How Teen Juliette Palacios Turned A STEM Need Into A Non-Profit
Aug. 31 2021, Published 5:00 a.m. ET
An Early Start, Not Common Enough
I was lucky enough to have an early introduction to coding in fourth grade. I learned about it during a lesson where our goal was to put coding blocks together to move a character through a maze. I quickly noticed the opportunities coding allows for and wanted to learn more! Unfortunately, that chance wouldn’t come until high school. That’s when I was able to sign up for a class called “The Joy of Computing” where I learned the fundamentals of coding using “Snap!”– a visual programming language.
The Joy of Computing quickly became my favorite class of the day, but it also introduced me to the lack of female representation in computer science. It seemed like a lot of my girlfriends weren’t as interested in computer science because they had grown up not thinking about it as an option to pursue. While I had the benefit of being inspired to code at a young age, many of my classmates were never introduced to the mindset that computer science could be a career to pursue. This mindset makes its way to the top of the tech industry today, where women– especially women of color– are vastly underrepresented.
The Effect of Underrepresentation
A growing body of research has shown that the persistent underrepresentation of women and racial/ethnic minorities in scientific fields leads to problems such as disproportionately poor health outcomes. Technology and Computer Science are no exceptions to this rule. According to the National Center for Women and Information Technology, only 25% of adult women in the workforce hold computing roles. Of that group, only 3% are Black and 1% are Hispanic. Tech companies have run into many issues; Snapchat has apologized numerous times for offensive photo filters, various translation softwares have had issues of misgendering individuals, and facial recognition software has had trouble identifying different minority faces. These instances could have been avoided with a more diverse group of people at higher levels; As the world continues to rely more and more on technology to help with daily life, it becomes even more important to focus on the lack of female and minority representation in the STEM fields. I noticed how this lack of representation began in high school, much earlier than during one’s career.

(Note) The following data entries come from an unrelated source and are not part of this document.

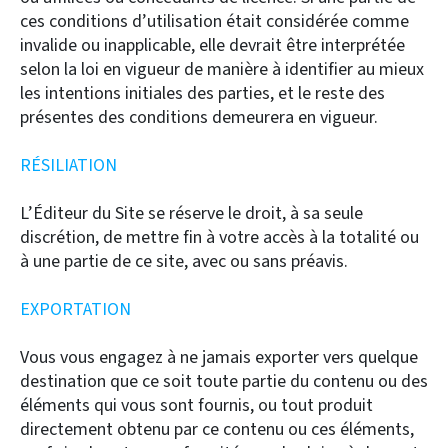
ces conditions d’utilisation était considérée comme
invalide ou inapplicable, elle devrait être interprétée
selon la loi en vigueur de manière à identifier au mieux
les intentions initiales des parties, et le reste des
présentes des conditions demeurera en vigueur.
RÉSILIATION
L’Éditeur du Site se réserve le droit, à sa seule
discrétion, de mettre fin à votre accès à la totalité ou
à une partie de ce site, avec ou sans préavis.
EXPORTATION
Vous vous engagez à ne jamais exporter vers quelque
destination que ce soit toute partie du contenu ou des
éléments qui vous sont fournis, ou tout produit
directement obtenu par ce contenu ou ces éléments,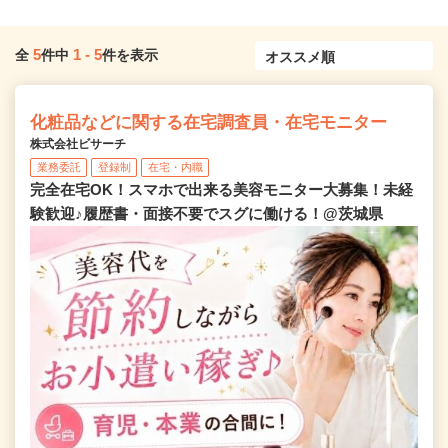
5
1
-
5
全
件中
件を表示
化粧品などに関する在宅調査員・在宅モニター
株式会社ビサーチ
業務委託
登録制
在宅・内職
完全在宅OK！スマホで出来る美容モニター大募集！未経
験歓迎♪履歴書・面接不要でスグに働ける！@茨城県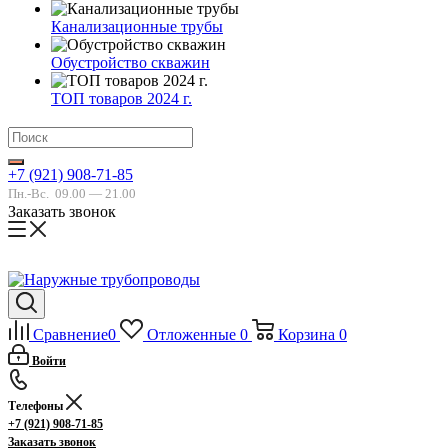
Канализационные трубы
Обустройство скважин
ТОП товаров 2024 г.
+7 (921) 908-71-85
Пн.-Вс.
09.00 — 21.00
Заказать звонок
Сравнение
0
Отложенные
0
Корзина
0
Войти
Телефоны
+7 (921) 908-71-85
Заказать звонок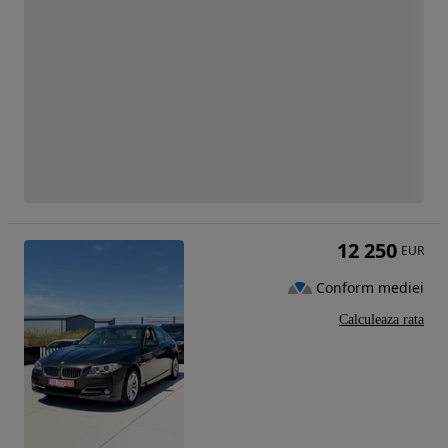
12 250
EUR
Conform mediei
Calculeaza rata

Opportunities Provided, But Not Encouraged
As I learned to code in my first year of high school, I looked around at the male-dominated tech industry, and I realized that I could do something. I could start to change it– by getting girls at a young age excited about computer science! I wanted to make sure that more young girls had the opportunity to get excited about coding in the way I had in fourth grade. I started working with an afterschool program to teach elementary-age girls to code. Studies show that learning and getting excited at a young age increases the chances girls will pursue a career in computer science.

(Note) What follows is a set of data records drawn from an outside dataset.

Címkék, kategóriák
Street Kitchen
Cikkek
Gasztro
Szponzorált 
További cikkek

Underrepresentation Wasn’t Always the Norm
As I have worked to increase girls’ access to coding, I have also learned more about the history of women in coding. What was once an industry pioneered by women has become the male-dominated field that it is today. As people realized the complexity of developing software, it became a field reserved for mostly white men. People like me were discouraged from ever even pursuing coding.
Because of this historical disenfranchisement, we need to focus on equity before we can reach equality. That’s why I created Computing Minds, my 501(c)(3) nonprofit, to be an organization focused on inspiring girls to code. Women may have been the pioneers of software development, but our male-dominated society has been trying to push them away. I want to show other girls that coding should involve us just as much as it involves men.
Providing and Expanding Access
Early on, I recognized that there was a digital divide (based both on race and gender) in the world of computer programming, so I decided to do something about it. In addition to working with a local after-school program, I wanted to raise money to get computers for the students to learn on. I decided that starting a nonprofit would be the best way to fundraise, teach, and get the word out, so I worked on and turned in the paperwork to the IRS when I was fifteen.
Underrepresentation Despite High Demand
Providing more access to learning the fundamentals of coding for girls couldn’t be more important because of the current high demand. When I started Computing Minds, I was teaching three to five elementary school students at a time in person. When the Covid-19 pandemic required me to try my classes over Zoom, the number of students I had grew to around thirty. The fact that there are so many other girls of color, like me, that want to learn to code is another reason to expand access to those resources.
The Time For Change is Now
Increasing access and interest for girls and women of color is important because gaining a higher representation in the tech industry means that tech works better for more people. Women proportionally represented in the tech industry need to become the societal norm and expanding access at a young age is the first step.